In definitiva i veri musulmani dovreb­bero dialogare sempre e comunque. Non includo tra loro gli integralisti poiché, essendo stati opportunamente ammaestrati” a rigidi schemi men­tali per poter essere gestiti da chi manovra politicamente per il potere, non possono. “per ignoranza”, essere propensi a nessun tipo di dialogo. Dei terroristi non ne parlo nemmeno, perché non sono musulmani, nè fanno parte in alcun modo dell’islam, visto che il loro intento è distruggere pae­si, convivenza e pace fra i popoli Riteniamo attuabile e utile il dialogo tra cristiani, ebrei e musulmani poiché tutti “credenti”, cioè esseri che sono consapevoli dell’unità della creazione dell’unico Creatore, che concede a tutti la diversità come simbolo della libertà da lui voluta per le sue creature. In comune ci sono talmente tante cose che ci vorrebbe un libro intero per raccontarle tutte.
Un’affinità importante riguarda il grande rispetto che l’islam ha per Mariam (la Vergine Maria ) e Isa (Gesù), come pure per i libri sacri degli ebrei (Torah) e dei cristiani (Vangeli). Altre somiglianze riguardano il modo umano di percepire, sentire, parlare e, quindi, pregare un unico Dio, il credere nel giorno dei giudizio, nella vita eterna, nel paradiso, negli angeli, nell’inferno e nei demoni; e infine l’amore e l’obbedienza nei riguardi di Dio.

In Italia esistono concrete difficoltà nel dialogo tra cristiani e musulmani, non certo per colpa della Chiesa — e questo lo dice un musulmano — ma per il fatto che non esistono rappresentanti reali o che siano veramente rappresentativi dell’enorme varietà di quel mosaico così vasto e diversifica­to che è l’islam in Italia.

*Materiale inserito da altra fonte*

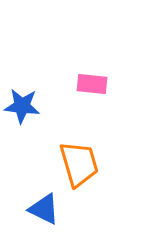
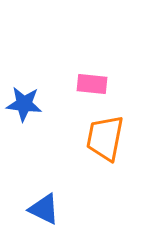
blue star: moved 2 px right, 2 px up
orange trapezoid: moved 26 px right, 26 px up; rotated 153 degrees counterclockwise
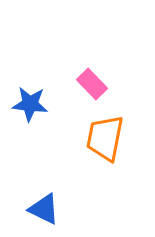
pink rectangle: rotated 40 degrees clockwise
blue star: moved 6 px right
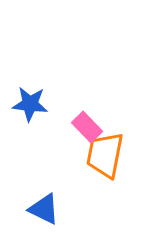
pink rectangle: moved 5 px left, 43 px down
orange trapezoid: moved 17 px down
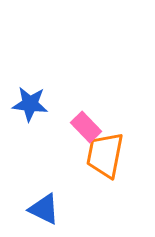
pink rectangle: moved 1 px left
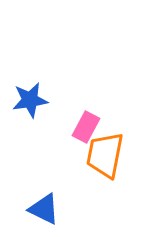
blue star: moved 4 px up; rotated 15 degrees counterclockwise
pink rectangle: rotated 72 degrees clockwise
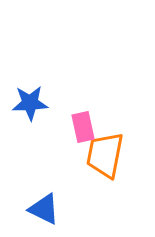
blue star: moved 3 px down; rotated 6 degrees clockwise
pink rectangle: moved 3 px left; rotated 40 degrees counterclockwise
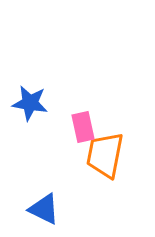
blue star: rotated 12 degrees clockwise
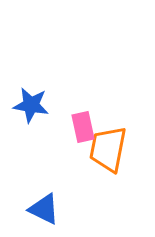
blue star: moved 1 px right, 2 px down
orange trapezoid: moved 3 px right, 6 px up
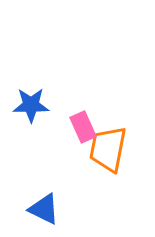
blue star: rotated 9 degrees counterclockwise
pink rectangle: rotated 12 degrees counterclockwise
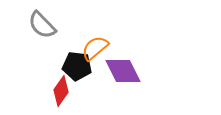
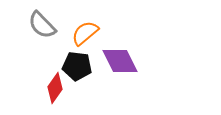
orange semicircle: moved 10 px left, 15 px up
purple diamond: moved 3 px left, 10 px up
red diamond: moved 6 px left, 3 px up
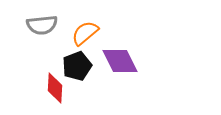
gray semicircle: rotated 52 degrees counterclockwise
black pentagon: rotated 28 degrees counterclockwise
red diamond: rotated 32 degrees counterclockwise
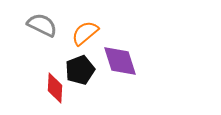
gray semicircle: rotated 148 degrees counterclockwise
purple diamond: rotated 9 degrees clockwise
black pentagon: moved 3 px right, 4 px down
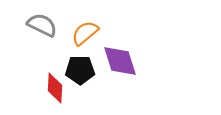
black pentagon: rotated 20 degrees clockwise
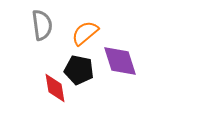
gray semicircle: rotated 56 degrees clockwise
black pentagon: moved 1 px left; rotated 12 degrees clockwise
red diamond: rotated 12 degrees counterclockwise
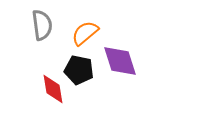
red diamond: moved 2 px left, 1 px down
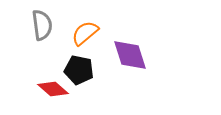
purple diamond: moved 10 px right, 6 px up
red diamond: rotated 40 degrees counterclockwise
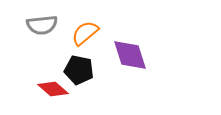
gray semicircle: rotated 92 degrees clockwise
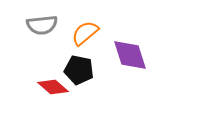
red diamond: moved 2 px up
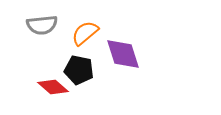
purple diamond: moved 7 px left, 1 px up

 ·         La guerra santa senza armi

Gli impedimenti ad un rispetto reciproco e, di conseguenza, al dialogo derivano dall’ignoranza che separa tra di loro i musulmani, e questi ultimi dai credenti di altre confessioni religiose. Le comunità dei musulmani esitano ad accettare un esponente che parli in “loro” nome. Ma in nome di chi? Come Presidente dell’Associazione Musulmani Italiani (AMI) sto lavorando per ottenere un riconoscimento da parte dei paesi islamici e dei capi di governo ricono­sciuti dal mondo islamico. La mia azione in questo senso è motivata dal fatto che, nel variegato mondo che si chiama “Islam”, anche un buon musulmano si perde. In verità, non si perderà mai se legge e cerca nel Corano la Voce di Allah (Lode a Lui) che parla al suo cuore e a quello di ogni uomo, ma ... se ascolta le parole di altri che leggono per lui, sostituendosi alla sua mente ed al suo cuore, allora sì che si perde!
Dico questo perché in Italia, cosi come in molti altri paesi, anche un praticante di qualsiasi livello culturale può proclamarsi “imam”. Con ciò non voglio esprimere mancanza di riguardo verso alcuna persona, nè verso determinate categorie sociali, professioni o mestieri; ma credo che ognuno, per rispetto di se stesso e di ciò che afferma, debba avere prima di tutto rispetto per gli altri. E gli altri si rispettano quando ognuno agisce in conformità con ciò che è: il macellaio vende la carne, il falegname i mobili, il giornalista scrive il suo articolo, il prete parla di Cristo, l’imam del Corano... Ma chi può dire di essere un “imam”? Quale autorità religiosa lo ha riconosciuto tale? In quale paese? A quale gruppo o comunità appartie­ne? Di che importanza e di quanti membri è composta?
L’islam si compone di varie scuole di pensiero. La prima grande divisione è tra sunniti e sciiti. Dopodiché esistono i cosiddetti scismatici, anche se molti di essi non possono essere considerati in questo modo, visto che alcuni vantano una discendenza diret­ta dal Profeta (per esempio gli hascemiti che sono i “nobili” designati dal Profeta stesso come guardiani dei luoghi sacri). Bisogna inoltre considerare che non tutti gli arabi sono musulmani. Solo in Egitto sono pre­senti dieci milioni di cristiani, in Iran esistono le chiese precalcedonesi. ed in tutto il mondo le diverse comunità religiose convivono da millenni in maniera abbastanza pacifica.
Ciò che si è voluto accadesse in Palestina è solo politica, potere, denaro; e ciò che avviene per colpa dei fanatici religiosi — che non rappresentano le religioni — è ugualmente politica, potere e denaro. Possiamo dire, quindi, che non esiste scontro di culture e di religioni. Se una guerra la vogliamo fare, facciamola insieme, ma contro l’ignoranza e senza nessuna arma.